Our results also highlight significant correlations between signature-predicted baseline clinical scores from GAMs and the actual ones in both the sertraline and placebo arms, providing supplementary evidence to confirm the clinical relevance of the identified brain network signatures. The use of the MASQ and QIDS scales in this study underscores their importance in capturing the complex symptomatology of MDD. The correlations found with these scales provide a nuanced understanding of how symptoms, such as anhedonia and anxiety, are reflected in brain network function. This insight could enhance diagnostic criteria and aid in the creation of targeted interventions for these symptoms. Future studies might investigate the stability of these correlations through longitudinal research and across different treatment arms. Moreover, extending the analysis to other forms of depression and anxiety disorders could reveal broader applications of these brain network signatures.
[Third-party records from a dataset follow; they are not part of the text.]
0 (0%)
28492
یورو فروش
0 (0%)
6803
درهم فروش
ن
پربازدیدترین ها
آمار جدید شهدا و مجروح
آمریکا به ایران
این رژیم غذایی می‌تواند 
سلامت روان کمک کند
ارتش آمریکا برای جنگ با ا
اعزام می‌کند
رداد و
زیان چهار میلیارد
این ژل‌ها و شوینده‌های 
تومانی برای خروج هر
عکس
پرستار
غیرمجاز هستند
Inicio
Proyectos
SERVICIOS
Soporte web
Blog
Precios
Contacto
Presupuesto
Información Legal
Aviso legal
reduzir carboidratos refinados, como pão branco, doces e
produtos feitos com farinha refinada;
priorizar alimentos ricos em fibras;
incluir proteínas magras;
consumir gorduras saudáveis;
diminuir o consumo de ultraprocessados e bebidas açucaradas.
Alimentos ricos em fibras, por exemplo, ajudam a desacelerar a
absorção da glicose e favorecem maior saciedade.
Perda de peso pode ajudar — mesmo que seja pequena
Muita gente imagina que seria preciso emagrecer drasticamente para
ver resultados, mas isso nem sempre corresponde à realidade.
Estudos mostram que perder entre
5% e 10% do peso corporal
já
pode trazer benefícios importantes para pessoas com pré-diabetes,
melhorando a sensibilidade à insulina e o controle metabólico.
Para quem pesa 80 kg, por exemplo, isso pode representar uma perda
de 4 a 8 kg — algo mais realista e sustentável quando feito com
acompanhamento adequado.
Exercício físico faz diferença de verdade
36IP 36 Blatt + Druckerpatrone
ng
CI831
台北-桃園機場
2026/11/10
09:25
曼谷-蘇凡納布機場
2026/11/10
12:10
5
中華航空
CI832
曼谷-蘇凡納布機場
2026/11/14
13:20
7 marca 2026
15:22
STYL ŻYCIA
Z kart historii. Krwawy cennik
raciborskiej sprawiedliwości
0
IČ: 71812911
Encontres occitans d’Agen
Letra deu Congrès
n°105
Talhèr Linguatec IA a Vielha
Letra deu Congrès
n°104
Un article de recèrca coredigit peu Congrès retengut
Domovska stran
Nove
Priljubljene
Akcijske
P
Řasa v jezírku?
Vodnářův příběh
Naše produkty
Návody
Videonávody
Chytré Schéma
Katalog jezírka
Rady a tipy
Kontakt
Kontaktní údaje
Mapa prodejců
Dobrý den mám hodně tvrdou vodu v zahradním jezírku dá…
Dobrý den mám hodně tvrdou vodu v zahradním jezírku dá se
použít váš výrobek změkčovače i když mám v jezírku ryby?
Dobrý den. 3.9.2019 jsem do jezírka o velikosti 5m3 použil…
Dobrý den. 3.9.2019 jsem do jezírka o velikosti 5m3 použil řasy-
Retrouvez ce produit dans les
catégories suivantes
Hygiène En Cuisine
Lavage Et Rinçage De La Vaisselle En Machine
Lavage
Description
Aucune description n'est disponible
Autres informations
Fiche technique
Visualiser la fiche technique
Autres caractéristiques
This study has several limitations and potential areas for expansion that merit consideration. Despite our study having a larger sample size compared to most existing clinical trial studies on antidepressant treatment, the data remains modest for training deep learning models. This limitation was highlighted by our data augmentation ablation analysis. Thus, to validate our biomarker findings, larger sample sizes and replication studies with independent cohorts are essential [84]. Currently, our prediction model is based on baseline data; future research should consider longitudinal data to better understand the relationship between functional connectivity changes and treatment outcomes. Expanding our modality fusion approach to integrate more data types will also provide richer neurophysiological information. Additionally, with larger sample sizes, advanced deep learning techniques could be explored to handle partial modality missing, which is common in clinical settings. Promising approaches include variational autoencoders for learning shared latent representations across modalities [85], self-attention mechanisms for flexible modality fusion [86], and contrastive learning strategies to align representations from different modalities even with incomplete data [87]. These approaches hold promise for improving model robustness and generalizability when faced with real-world data heterogeneity.

Conclusion

This study aimed to predict treatment outcomes in MDD and quantify brain signatures using a GNN-based deep learning method that integrates fMRI and EEG data. Our approach identified key brain regions and connections related to antidepressant response, highlighting the utility of multimodal approach in understanding complex brain interactions. Leveraging data from the EMBARC clinical trial, along with advanced data augmentation and modality fusion techniques, the framework enhanced prediction performance and revealed neurobiological underpinnings of MDD. Our interpretability analysis underscored crucial regions: the inferior temporal gyrus and posterior cingulate for sertraline, and the precuneus and supplementary motor area for placebo responses. The superior temporal gyrus and posterior cingulate cortex were consistently significant across both modalities in the sertraline arm, while the anterior cingulate cortex and postcentral gyrus were notably significant in the placebo arm, underscoring their fundamental role in predicting antidepressant and placebo efficacy. Our findings emphasize the importance of large-scale brain networks, such as the frontoparietal control, ventral and dorsal attention, and limbic networks, in MDD treatment dynamics. Overall, our research enriches the understanding of antidepressant medications in psychiatry through multimodal neuroimaging, offering novel insights on mental health treatment.